Posted by: epollard1 | October 2, 2009 4:48 PM | Report abuse

I can't believe how flawed your analysis is!

Switzerland has among the highest per capita incomes.

Ergo, it is not a surprise that Switzerland spends more than other countries on healthcare expenditures.

Posted by: RandomWalk1 | October 2, 2009 4:55 PM | Report abuse

it makes complete sense. if you think you've already paid for something you are going to use it as much as possible. from the user's perspective it's nothing but sound economics. the more you pay for something the more you expect in return.

it's just like how premiums are gonna go up after creating a captive market and prohibiting cost cutting moves (prexisting etc from the insurance company perspective). why these basic observations of rational human behavior are not getting through to our congresspeople and elite gatekeepers is a continuing mystery to me.

Posted by: PindarPushkin | October 2, 2009 4:55 PM | Report abuse

Surely you can see that
- patients are not the best to judge the cost effectiveness of medical care
- the real cost of healthcare is in very expensive procedures which no one is suggesting individuals pay and which few could afford, for example, cancer treatment
- many very expensive procedures can't be shopped - if you have a heart attack, you can't start worrying about cost-effective treatment
- there is a danger individuals will be so concerned with cost they will skimp on prevention, leading to greater expense later
- in most of the developed world, patients don't have to think about costs at all, yet medical spending is much much lower than in the US.

Posted by: fuse | October 2, 2009 4:59 PM | Report abuse

>>if you think you've already paid for something you are going to use it as much as possible>>
This is only true if you like doing the thing you paid for.

Most people I know wouldn't prefer not going to a dentist because they find it uncomfortable if not scary. Most people I know find going to a doctor a hassle and would prefer avoiding it, not matter what it cost.

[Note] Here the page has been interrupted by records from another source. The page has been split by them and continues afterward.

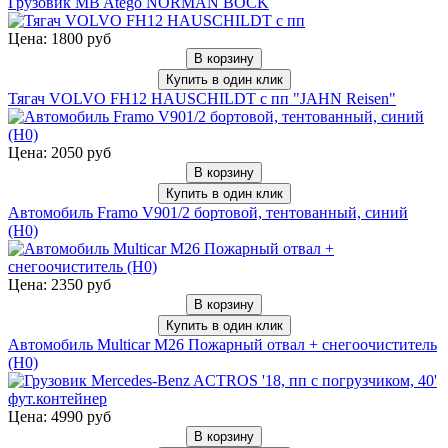
Грузовик MB Atego NORMAN BOCK
Цена: 1800 руб
В корзину
Купить в один клик
Тягач VOLVO FH12 HAUSCHILDT с пп "JAHN Reisen"
Цена: 2050 руб
В корзину
Купить в один клик
Автомобиль Framo V901/2 бортовой, тентованный, синий
(H0)
Цена: 2350 руб
В корзину
Купить в один клик
Автомобиль Multicar M26 Пожарный отвал + снегоочиститель
(H0)
Цена: 4990 руб
В корзину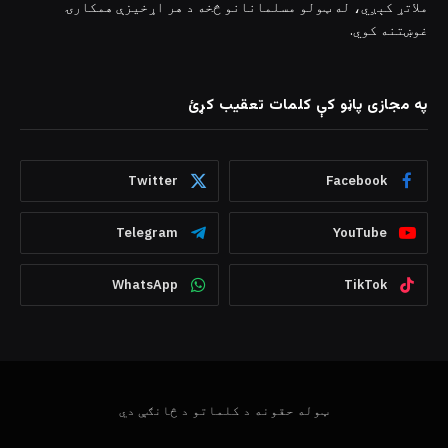
ملاتړ کېږي، له ټولو مسلمانانو څخه د هر اړخیزې همکارۍ
غوښتنه کوي.
په مجازی پاڼو کې کلمات تعقیب کړئ
Twitter
Facebook
Telegram
YouTube
WhatsApp
TikTok
ټوله حقونه د کلماتو د څانګې دي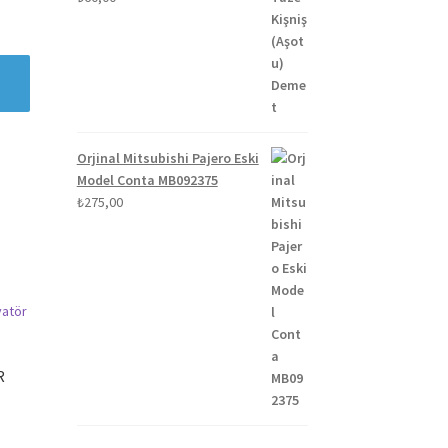
Orjinal Mitsubishi Pajero Eski
Model Conta MB092375
₺
275,00
R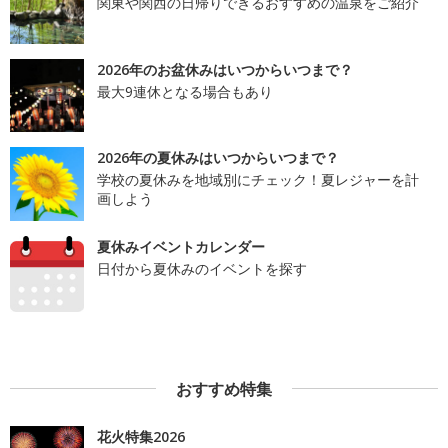
関東や関西の日帰りできるおすすめの温泉をご紹介
2026年のお盆休みはいつからいつまで？
最大9連休となる場合もあり
2026年の夏休みはいつからいつまで？
学校の夏休みを地域別にチェック！夏レジャーを計
画しよう
夏休みイベントカレンダー
日付から夏休みのイベントを探す
おすすめ特集
花火特集2026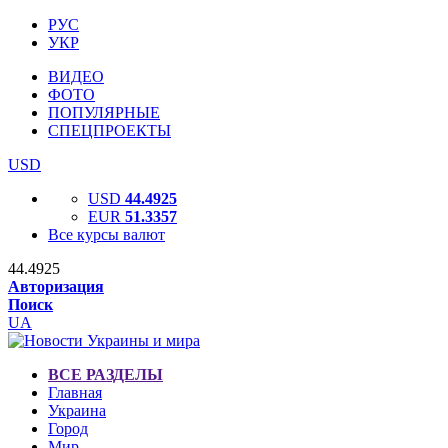
РУС
УКР
ВИДЕО
ФОТО
ПОПУЛЯРНЫЕ
СПЕЦПРОЕКТЫ
USD
USD
44.4925
EUR
51.3357
Все курсы валют
44.4925
Авторизация
Поиск
UA
ВСЕ РАЗДЕЛЫ
Главная
Украина
Город
Мир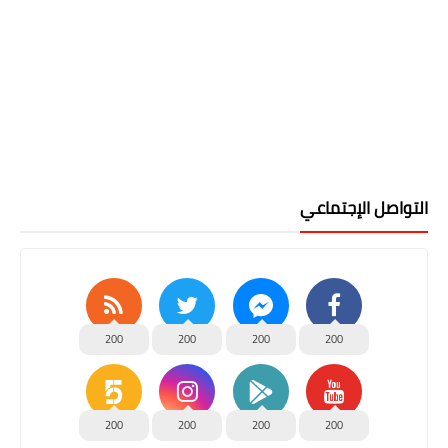
التواصل الإجتماعي
200
200
200
200
200
200
200
200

Posted by: fuse | October 2, 2009 5:24 PM | Report abuse

No the idea that higher out of pocket expenses does anything is stupid based on flawed econ 101 reasoning. People just don't go to the doctor for no reason, they go because they are sick or for preventative care. Going to the doctor even with great insurance isn't free, there's a substantial time cost which can include a substantial loss of wages.

Posted by: endaround | October 2, 2009 5:26 PM | Report abuse

re: "this seems to be evidence that substantially public systems hold down costs much better than substantially private systems, like the Swiss system, or more starkly, the American system."

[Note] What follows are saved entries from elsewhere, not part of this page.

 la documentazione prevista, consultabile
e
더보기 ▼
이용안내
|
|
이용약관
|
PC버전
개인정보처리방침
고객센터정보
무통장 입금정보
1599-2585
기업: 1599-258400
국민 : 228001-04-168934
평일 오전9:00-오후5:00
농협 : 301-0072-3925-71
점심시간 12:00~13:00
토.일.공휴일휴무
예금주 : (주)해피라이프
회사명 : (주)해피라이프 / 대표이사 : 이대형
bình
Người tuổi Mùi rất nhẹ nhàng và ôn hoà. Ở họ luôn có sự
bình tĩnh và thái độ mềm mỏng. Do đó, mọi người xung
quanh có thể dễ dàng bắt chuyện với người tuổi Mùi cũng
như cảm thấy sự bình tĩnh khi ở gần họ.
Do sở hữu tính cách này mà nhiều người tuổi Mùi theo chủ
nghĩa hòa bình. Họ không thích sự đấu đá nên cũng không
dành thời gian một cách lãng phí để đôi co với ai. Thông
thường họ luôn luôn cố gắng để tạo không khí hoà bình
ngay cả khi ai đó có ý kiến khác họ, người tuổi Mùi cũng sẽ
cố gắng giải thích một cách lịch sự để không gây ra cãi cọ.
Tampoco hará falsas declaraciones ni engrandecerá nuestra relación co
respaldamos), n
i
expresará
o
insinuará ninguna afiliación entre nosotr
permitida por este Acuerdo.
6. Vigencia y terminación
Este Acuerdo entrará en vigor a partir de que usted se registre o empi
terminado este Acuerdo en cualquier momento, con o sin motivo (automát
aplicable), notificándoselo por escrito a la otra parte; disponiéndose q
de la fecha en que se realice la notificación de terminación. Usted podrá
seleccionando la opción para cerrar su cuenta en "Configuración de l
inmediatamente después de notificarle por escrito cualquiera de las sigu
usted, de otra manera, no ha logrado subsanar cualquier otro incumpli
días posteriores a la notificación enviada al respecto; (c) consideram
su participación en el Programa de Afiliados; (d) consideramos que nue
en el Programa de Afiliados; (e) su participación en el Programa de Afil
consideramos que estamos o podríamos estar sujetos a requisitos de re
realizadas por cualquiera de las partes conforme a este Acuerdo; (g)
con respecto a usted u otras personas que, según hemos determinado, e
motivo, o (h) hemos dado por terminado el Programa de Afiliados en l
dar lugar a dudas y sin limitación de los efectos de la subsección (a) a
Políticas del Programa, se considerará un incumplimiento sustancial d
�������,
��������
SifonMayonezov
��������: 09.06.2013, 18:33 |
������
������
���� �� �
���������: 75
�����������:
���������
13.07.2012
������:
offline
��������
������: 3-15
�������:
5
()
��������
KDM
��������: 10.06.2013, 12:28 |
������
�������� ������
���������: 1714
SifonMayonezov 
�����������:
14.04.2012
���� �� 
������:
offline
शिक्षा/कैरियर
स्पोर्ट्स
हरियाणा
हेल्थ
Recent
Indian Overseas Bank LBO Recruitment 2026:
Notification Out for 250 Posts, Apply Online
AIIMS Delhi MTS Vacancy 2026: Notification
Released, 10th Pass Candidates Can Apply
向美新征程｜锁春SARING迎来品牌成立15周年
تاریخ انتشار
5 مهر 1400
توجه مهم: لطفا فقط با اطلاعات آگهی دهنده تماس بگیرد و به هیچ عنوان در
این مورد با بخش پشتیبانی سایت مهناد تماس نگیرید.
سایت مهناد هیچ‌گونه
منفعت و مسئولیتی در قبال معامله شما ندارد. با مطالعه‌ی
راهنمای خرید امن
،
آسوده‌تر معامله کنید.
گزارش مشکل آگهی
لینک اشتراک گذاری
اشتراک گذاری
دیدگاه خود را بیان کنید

The very fact you would even make such a statement implies:

1. That you know what the right amount of spending on health care should be
2. less is better.

I strongly suspect that if the Washington Post had a reporter on this beat who had a serious chronic health issues- vs. a healthy 25 year old- we would never even read such statements being made.

Posted by: mcgreivy | October 2, 2009 5:39 PM | Report abuse

1.) epollard1: the chart shows both individual and total per capita spending (hard to see, I admit, because of a poor choice of colors and the small size. It shows better blown up.) It clearly shows that your hypothesis that higher out of pocket costs lead to lower spending is wrong. There is no connection. Switzerland has the third highest per capita spending despite its high out of pocket. There is no relation whatever between out of pocket and total per capita spending, except in the dreams of armchair market economists who are unfamiliar with the real world of health care.

2.) Per capita income and health spending are poorly related as well. Although the top three countries -- the US, the Swiss, and Luxembourg -- are very high per capita income countries, that hypothesis goes to hell immediately after that, with a hodge-podge effect totally unrelated to per capita GDP. Several very wealthy countries are in fact far down the list, and several relatively less wealthy high.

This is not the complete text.